Core idea | Why it matters | Example |
|---|---|---|
Boundary values | Most bugs happen at edges | min-1, min, max, max+1 |
Equivalence classes | Group similar inputs to reduce tests | valid vs invalid formats |
Invariants | Properties that should always hold | sorted output stays sorted |
Failure modes | Graceful handling of bad input | null, undefined, NaN |
Regression cases | Lock in prior bugs | add a test for every fix |
Practical checklist
1) List inputs and outputs.
2) Identify constraints (min/max, allowed chars, allowed states).
3) Pick boundaries and one representative per equivalence class.
4) Add invalid and unexpected types.
5) Add a real-world case and a worst-case case.
6) Add regression tests for any previous bugs.

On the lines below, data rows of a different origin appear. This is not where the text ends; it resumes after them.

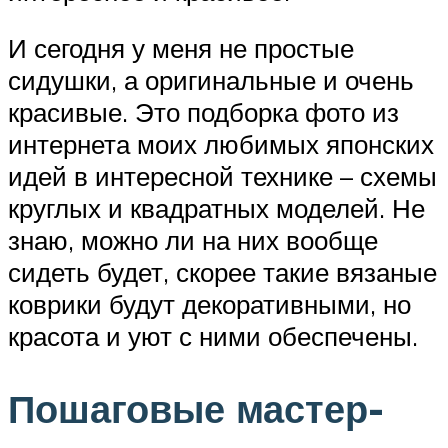
И сегодня у меня не простые
сидушки, а оригинальные и очень
красивые. Это подборка фото из
интернета моих любимых японских
идей в интересной технике – схемы
круглых и квадратных моделей. Не
знаю, можно ли на них вообще
сидеть будет, скорее такие вязаные
коврики будут декоративными, но
красота и уют с ними обеспечены.
Пошаговые мастер-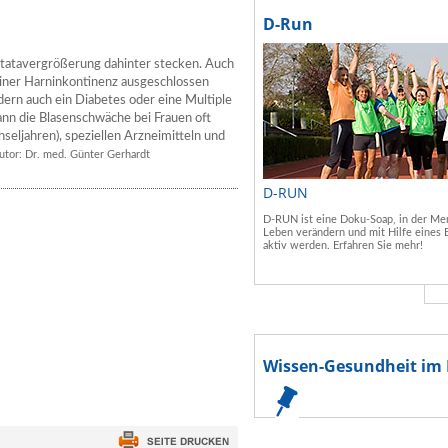
D-Run
tatavergrößerung dahinter stecken. Auch
iner Harninkontinenz ausgeschlossen
ern auch ein Diabetes oder eine Multiple
ann die Blasenschwäche bei Frauen oft
eljahren), speziellen Arzneimitteln und
utor: Dr. med. Günter Gerhardt
D-RUN
D-RUN ist eine Doku-Soap, in der Men
Leben verändern und mit Hilfe eines 
aktiv werden. Erfahren Sie mehr!
Wissen-Gesundheit im 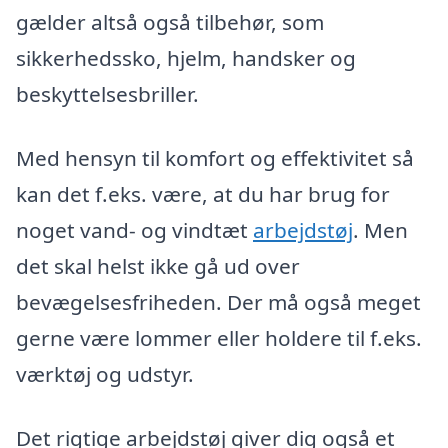
gælder altså også tilbehør, som
sikkerhedssko, hjelm, handsker og
beskyttelsesbriller.
Med hensyn til komfort og effektivitet så
kan det f.eks. være, at du har brug for
noget vand- og vindtæt
arbejdstøj
. Men
det skal helst ikke gå ud over
bevægelsesfriheden. Der må også meget
gerne være lommer eller holdere til f.eks.
værktøj og udstyr.
Det rigtige arbejdstøj giver dig også et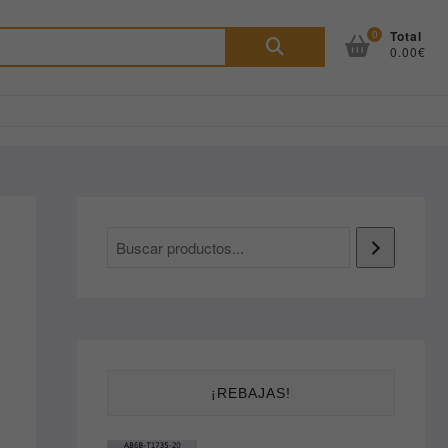
Buscar
0
Total
0.00€
por:
¡REBAJAS!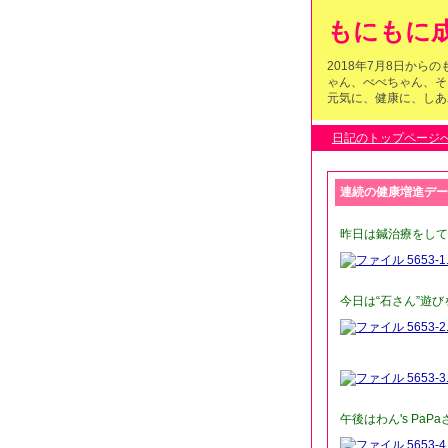
もにもに成
2018年7月8日か
ゃん、べべちゃん、そ
元気に、健康に、しあわ
日記のトップページ
連続の健康増進デー
昨日は鍼治療をしても
今日は“石さん”遊び
午後はわん's Pa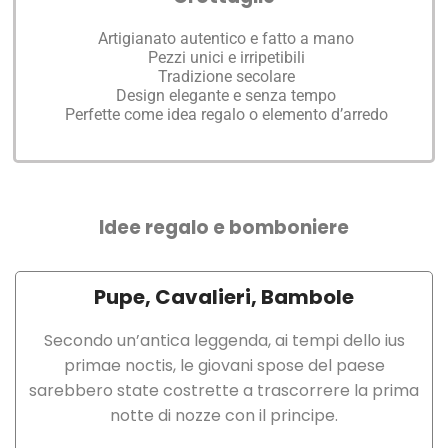
Artigianato autentico e fatto a mano
Pezzi unici e irripetibili
Tradizione secolare
Design elegante e senza tempo
Perfette come idea regalo o elemento d’arredo
Idee regalo e bomboniere
Pupe, Cavalieri, Bambole
Secondo un’antica leggenda, ai tempi dello ius
primae noctis, le giovani spose del paese
sarebbero state costrette a trascorrere la prima
notte di nozze con il principe.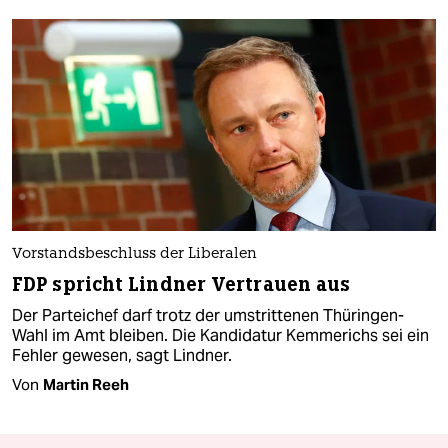
Vorstandsbeschluss der Liberalen
FDP spricht Lindner Vertrauen aus
Der Parteichef darf trotz der umstrittenen Thüringen-
Wahl im Amt bleiben. Die Kandidatur Kemmerichs sei ein
Fehler gewesen, sagt Lindner.
Von
Martin Reeh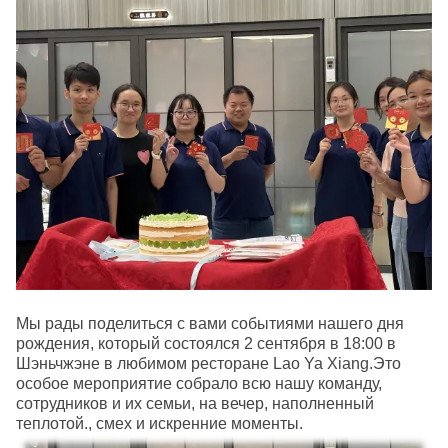
Мы рады поделиться с вами событиями нашего дня
рождения, который состоялся 2 сентября в 18:00 в
Шэньчжэне в любимом ресторане Lao Ya Xiang.Это
особое мероприятие собрало всю нашу команду,
сотрудников и их семьи, на вечер, наполненный
теплотой., смех и искренние моменты.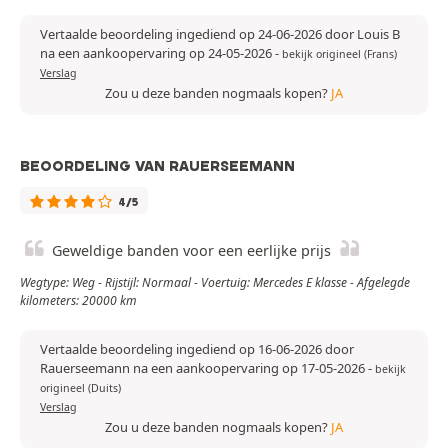
Vertaalde beoordeling ingediend op 24-06-2026 door Louis B
na een aankoopervaring op 24-05-2026
-
bekijk origineel (Frans)
Verslag
Zou u deze banden nogmaals kopen?
JA
BEOORDELING VAN RAUERSEEMANN
4/5
Geweldige banden voor een eerlijke prijs
Wegtype: Weg - Rijstijl: Normaal - Voertuig: Mercedes E klasse - Afgelegde
kilometers: 20000 km
Vertaalde beoordeling ingediend op 16-06-2026 door
Rauerseemann na een aankoopervaring op 17-05-2026
-
bekijk
origineel (Duits)
Verslag
Zou u deze banden nogmaals kopen?
JA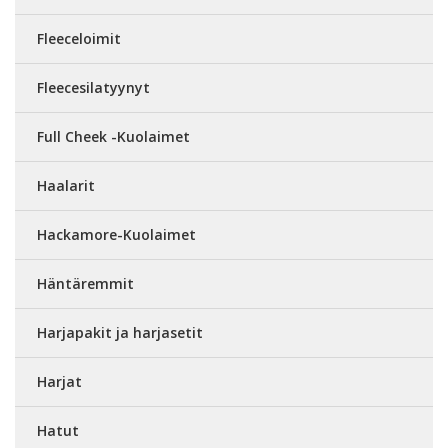
Fleeceloimit
Fleecesilatyynyt
Full Cheek -Kuolaimet
Haalarit
Hackamore-Kuolaimet
Häntäremmit
Harjapakit ja harjasetit
Harjat
Hatut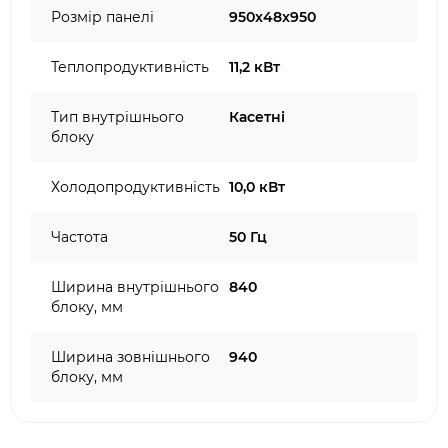
Розмір панелі
950x48x950
Теплопродуктивність
11,2 кВт
Тип внутрішнього
Касетні
блоку
Холодопродуктивність
10,0 кВт
Частота
50 Гц
Ширина внутрішнього
840
блоку, мм
Ширина зовнішнього
940
блоку, мм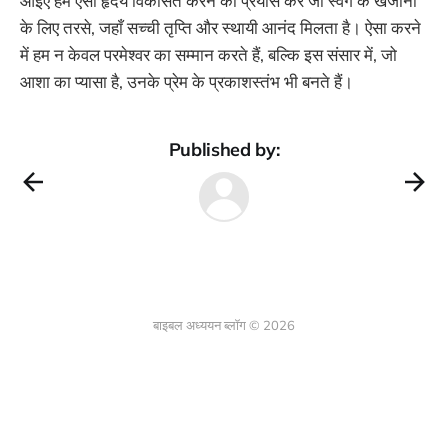
आइए हम ऐसा हृदय विकसित करने का प्रयास करें जो स्वर्ग के खजानों
के लिए तरसे, जहाँ सच्ची तृप्ति और स्थायी आनंद मिलता है। ऐसा करने
में हम न केवल परमेश्वर का सम्मान करते हैं, बल्कि इस संसार में, जो
आशा का प्यासा है, उनके प्रेम के प्रकाशस्तंभ भी बनते हैं।
Published by:
बाइबल अध्ययन ब्लॉग © 2026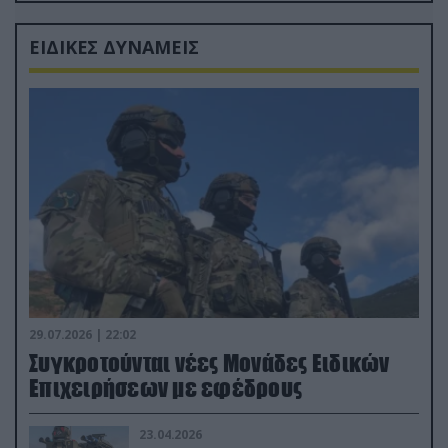
ΕΙΔΙΚΕΣ ΔΥΝΑΜΕΙΣ
29.07.2026 | 22:02
Συγκροτούνται νέες Μονάδες Ειδικών
Επιχειρήσεων με εφέδρους
23.04.2026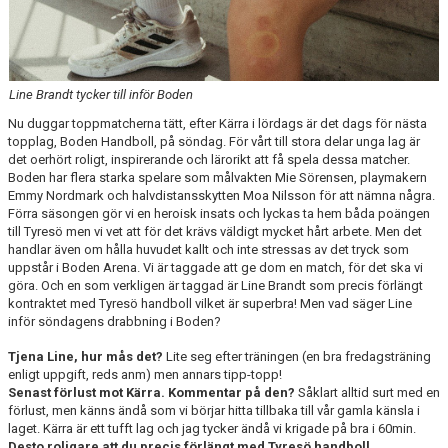
Line Brandt tycker till inför Boden
Nu duggar toppmatcherna tätt, efter Kärra i lördags är det dags för nästa
topplag, Boden Handboll, på söndag. För vårt till stora delar unga lag är
det oerhört roligt, inspirerande och lärorikt att få spela dessa matcher.
Boden har flera starka spelare som målvakten Mie Sörensen, playmakern
Emmy Nordmark och halvdistansskytten Moa Nilsson för att nämna några.
Förra säsongen gör vi en heroisk insats och lyckas ta hem båda poängen
till Tyresö men vi vet att för det krävs väldigt mycket hårt arbete. Men det
handlar även om hålla huvudet kallt och inte stressas av det tryck som
uppstår i Boden Arena. Vi är taggade att ge dom en match, för det ska vi
göra. Och en som verkligen är taggad är Line Brandt som precis förlängt
kontraktet med Tyresö handboll vilket är superbra! Men vad säger Line
inför söndagens drabbning i Boden?
Tjena Line, hur mås det?
Lite seg efter träningen (en bra fredagsträning
enligt uppgift, reds anm) men annars tipp-topp!
Senast förlust mot Kärra. Kommentar på den?
Såklart alltid surt med en
förlust, men känns ändå som vi börjar hitta tillbaka till vår gamla känsla i
laget. Kärra är ett tufft lag och jag tycker ändå vi krigade på bra i 60min.
Desto roligare att du precis förlängt med Tyresö handboll.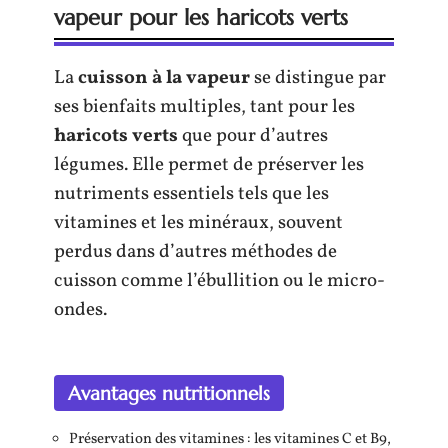
vapeur pour les haricots verts
La
cuisson à la vapeur
se distingue par
ses bienfaits multiples, tant pour les
haricots verts
que pour d’autres
légumes. Elle permet de préserver les
nutriments essentiels tels que les
vitamines et les minéraux, souvent
perdus dans d’autres méthodes de
cuisson comme l’ébullition ou le micro-
ondes.
Avantages nutritionnels
Préservation des vitamines : les vitamines C et B9,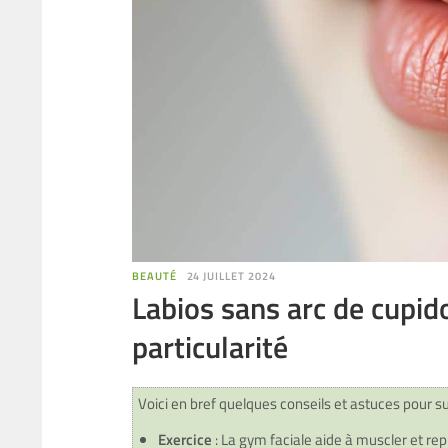
BEAUTÉ
24 JUILLET 2024
Labios sans arc de cupid
particularité
Voici en bref quelques conseils et astuces pour su
Exercice
: La gym faciale aide à muscler et repu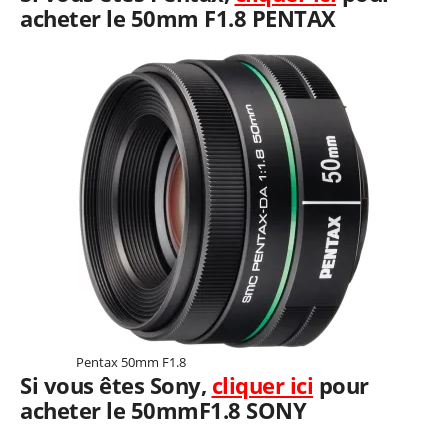
acheter le 50mm F1.8 PENTAX
Pentax 50mm F1.8
Si vous êtes Sony,
cliquer ici
pour
acheter le 50mmF1.8 SONY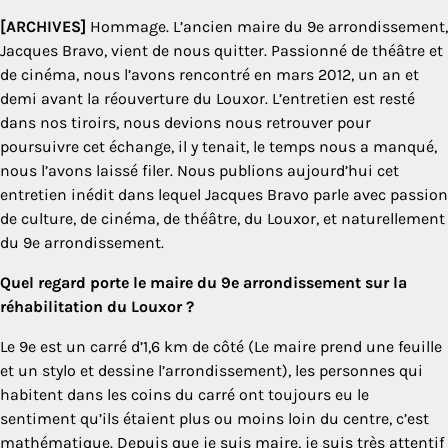
[ARCHIVES]
Hommage. L’ancien maire du 9e arrondissement,
Jacques Bravo, vient de nous quitter. Passionné de théâtre et
de cinéma, nous l’avons rencontré en mars 2012, un an et
demi avant la réouverture du Louxor. L’entretien est resté
dans nos tiroirs, nous devions nous retrouver pour
poursuivre cet échange, il y tenait, le temps nous a manqué,
nous l’avons laissé filer. Nous publions aujourd’hui cet
entretien inédit dans lequel Jacques Bravo parle avec passion
de culture, de cinéma, de théâtre, du Louxor, et naturellement
du 9e arrondissement.
Quel regard porte le maire du 9e arrondissement sur la
réhabilitation du Louxor ?
Le 9e est un carré d’1,6 km de côté (Le maire prend une feuille
et un stylo et dessine l’arrondissement), les personnes qui
habitent dans les coins du carré ont toujours eu le
sentiment qu’ils étaient plus ou moins loin du centre, c’est
mathématique. Depuis que je suis maire, je suis très attentif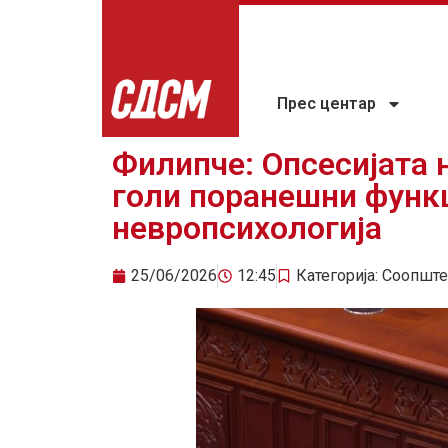
Прес центар
Филипче: Опсесијата 
голи поранешни функц
невропсихологија
25/06/2026
12:45
Категорија:
Соопште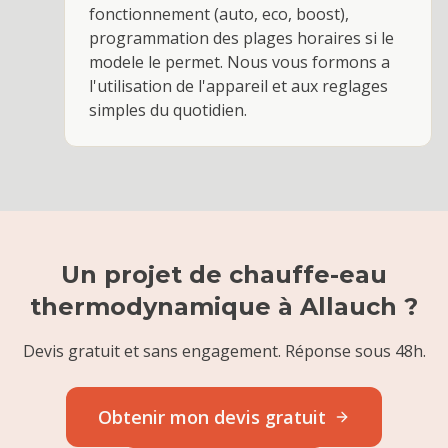
fonctionnement (auto, eco, boost),
programmation des plages horaires si le
modele le permet. Nous vous formons a
l'utilisation de l'appareil et aux reglages
simples du quotidien.
Un projet de
chauffe-eau
thermodynamique
à
Allauch
?
Devis gratuit et sans engagement. Réponse sous 48h.
Obtenir mon devis gratuit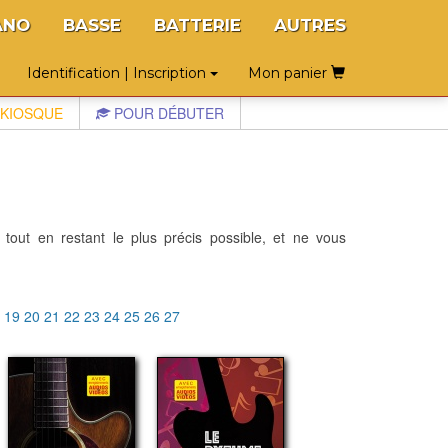
ANO
BASSE
BATTERIE
AUTRES
Identification | Inscription
Mon panier
KIOSQUE
POUR DÉBUTER
 tout en restant le plus précis possible, et ne vous
8
19
20
21
22
23
24
25
26
27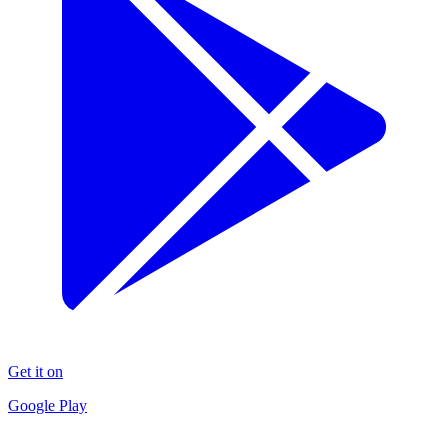
Get it on
Google Play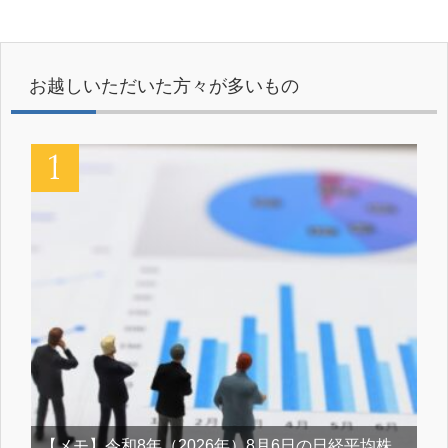
お越しいただいた方々が多いもの
【メモ】令和8年（2026年）8月6日の日経平均株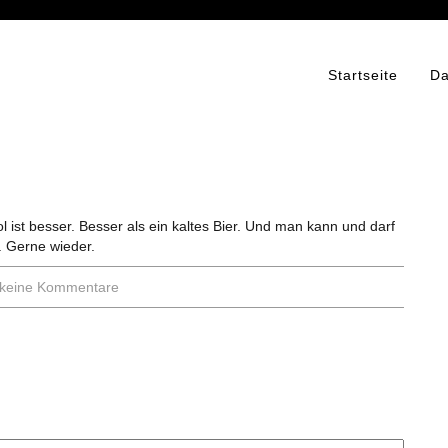
Startseite
Da
l ist besser. Besser als ein kaltes Bier. Und man kann und darf
. Gerne wieder.
 keine Kommentare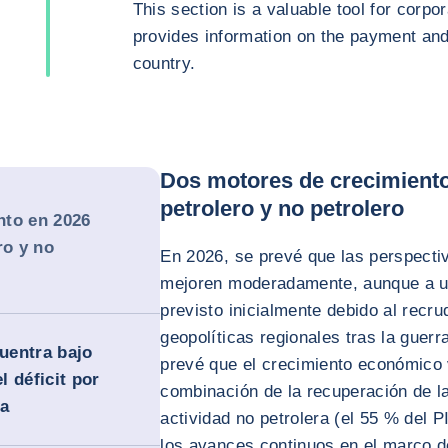
This section is a valuable tool for corpor
provides information on the payment and 
country.
Dos motores de crecimiento
petrolero y no petrolero
nto en 2026
ro y no
En 2026, se prevé que las perspect
mejoren moderadamente, aunque a un
previsto inicialmente debido al recr
geopolíticas regionales tras la guerr
cuentra bajo
prevé que el crecimiento económico
 déficit por
combinación de la recuperación de la
ía
actividad no petrolera (el 55 % del P
los avances continuos en el marco d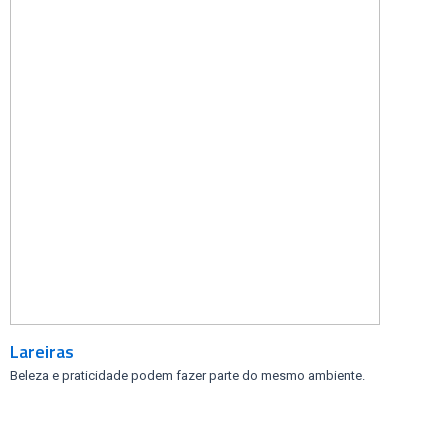
Lareiras
Beleza e praticidade podem fazer parte do mesmo ambiente.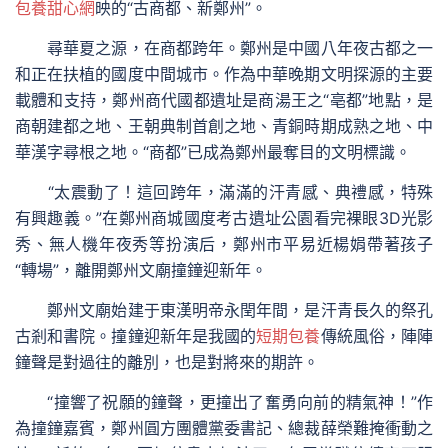
包養甜心網
映的“古商都、新鄭州”。
尋華夏之源，在商都跨年。鄭州是中國八年夜古都之一
和正在扶植的國度中間城市。作為中華晚期文明探源的主要
載體和支持，鄭州商代國都遺址是商湯王之“亳都”地點，是
商朝建都之地、王朝典制首創之地、青銅時期成熟之地、中
華漢字尋根之地。“商都”已成為鄭州最奪目的文明標識。
“太震動了！這回跨年，滿滿的汗青感、典禮感，特殊
有興趣義。”在鄭州商城國度考古遺址公園看完裸眼3D光影
秀、無人機年夜秀等扮演后，鄭州市平易近楊娟帶著孩子
“轉場”，離開鄭州文廟撞鐘迎新年。
鄭州文廟始建于東漢明帝永閏年間，是汗青長久的祭孔
古剎和書院。撞鐘迎新年是我國的
短期包養
傳統風俗，陣陣
鐘聲是對過往的離別，也是對將來的期許。
“撞響了祝願的鐘聲，更撞出了奮勇向前的精氣神！”作
為撞鐘嘉賓，鄭州圓方團體黨委書記、總裁薛榮難掩衝動之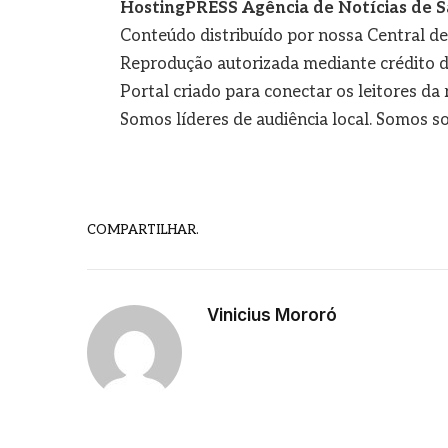
HostingPRESS Agência de Notícias de S
Conteúdo distribuído por nossa Central d
Reprodução autorizada mediante crédito d
Portal criado para conectar os leitores d
Somos líderes de audiência local. Somos so
COMPARTILHAR.
Vinicius Mororó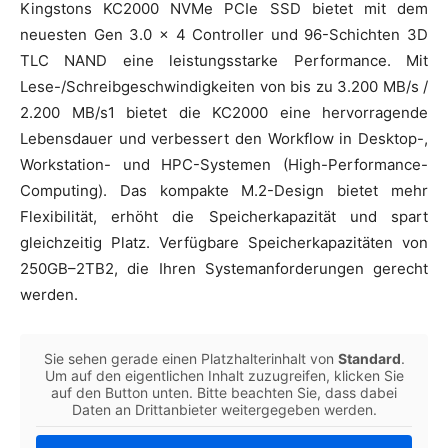
Kingstons KC2000 NVMe PCIe SSD bietet mit dem
neuesten Gen 3.0 x 4 Controller und 96-Schichten 3D
TLC NAND eine leistungsstarke Performance. Mit
Lese-/Schreibgeschwindigkeiten von bis zu 3.200 MB/s /
2.200 MB/s1 bietet die KC2000 eine hervorragende
Lebensdauer und verbessert den Workflow in Desktop-,
Workstation- und HPC-Systemen (High-Performance-
Computing). Das kompakte M.2-Design bietet mehr
Flexibilität, erhöht die Speicherkapazität und spart
gleichzeitig Platz. Verfügbare Speicherkapazitäten von
250GB–2TB2, die Ihren Systemanforderungen gerecht
werden.
Sie sehen gerade einen Platzhalterinhalt von
Standard
.
Um auf den eigentlichen Inhalt zuzugreifen, klicken Sie
auf den Button unten. Bitte beachten Sie, dass dabei
Daten an Drittanbieter weitergegeben werden.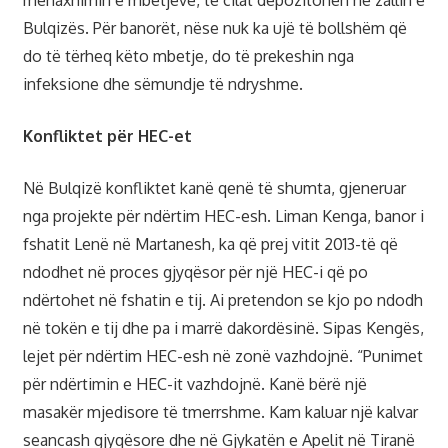
Bulqizës. Për banorët, nëse nuk ka ujë të bollshëm që
do të tërheq këto mbetje, do të prekeshin nga
infeksione dhe sëmundje të ndryshme.
Konfliktet për HEC-et
Në Bulqizë konfliktet kanë qenë të shumta, gjeneruar
nga projekte për ndërtim HEC-esh. Liman Kenga, banor i
fshatit Lenë në Martanesh, ka që prej vitit 2013-të që
ndodhet në proces gjyqësor për një HEC-i që po
ndërtohet në fshatin e tij. Ai pretendon se kjo po ndodh
në tokën e tij dhe pa i marrë dakordësinë. Sipas Kengës,
lejet për ndërtim HEC-esh në zonë vazhdojnë. “Punimet
për ndërtimin e HEC-it vazhdojnë. Kanë bërë një
masakër mjedisore të tmerrshme. Kam kaluar një kalvar
seancash gjyqësore dhe në Gjykatën e Apelit në Tiranë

// Example: testing clamp(value, min, max)
const cases = [
[-1, 0, 10, 0],
[0, 0, 10, 0],
[5, 0, 10, 5],
[10, 0, 10, 10],
[11, 0, 10, 10]
];
for (const [v, min, max, expected] of cases) {
expect(clamp(v, min, max)).toBe(expected);
}
// Invariant example: clamp output is always between min and max
for (const [v, min, max] of cases) {
const out = clamp(v, min, max);
expect(out).toBeGreaterThanOrEqual(min);
expect(out).toBeLessThanOrEqual(max);
}
JavaScript pitfall | Why it breaks tests | What to assert |
|---|---|---|
Type coercion | '0' vs 0 behave differently | add explicit type tests |
NaN | NaN !== NaN | use Number.isNaN |
Floating point | 0.1 + 0.2 !== 0.3 | use toBeCloseTo |
Empty/sparse arrays | holes behave like undefined | test length and iteration |
Dates/timezones | locale-dependent output | assert on UTC or iso strings |
Common anti-patterns
- Only testing happy paths.
- Too many tests that assert the same behavior.
- Tests that mirror the implementation instead of the requirements.
- Random tests without a seed (non-deterministic failures).
Design tests around boundaries, invariants, and failure modes. Use a small, deliberate set of cases that make bugs obvious and keep the suite fast and reliable.